%%
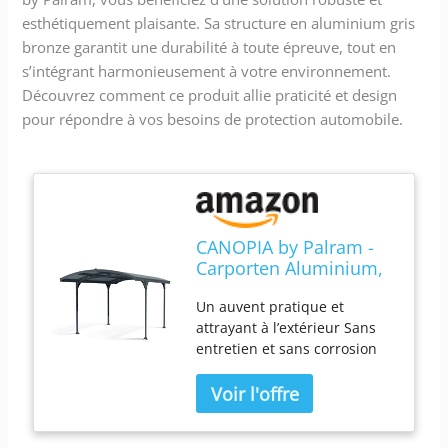
esthétiquement plaisante. Sa structure en aluminium gris
bronze garantit une durabilité à toute épreuve, tout en
s’intégrant harmonieusement à votre environnement.
Découvrez comment ce produit allie praticité et design
pour répondre à vos besoins de protection automobile.
CANOPIA by Palram -
Carporten Aluminium,
Gris Bronze
Un auvent pratique et
attrayant à l’extérieur Sans
entretien et sans corrosion
Construction en aluminium
durable et stable Charge de
neige extrême de 120 kg/m²
Possibilités d’application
%%
» How to complete this task
Images are to be omitted; everything else in the records is to be transcribed exactly.

» Solution
esthétiquement plaisante. Sa structure en aluminium gris
bronze garantit une durabilité à toute épreuve, tout en
s’intégrant harmonieusement à votre environnement.
Découvrez comment ce produit allie praticité et design
pour répondre à vos besoins de protection automobile.
CANOPIA by Palram -
Carporten Aluminium,
Gris Bronze
Un auvent pratique et
attrayant à l’extérieur Sans
entretien et sans corrosion
Construction en aluminium
durable et stable Charge de
neige extrême de 120 kg/m²
Possibilités d’application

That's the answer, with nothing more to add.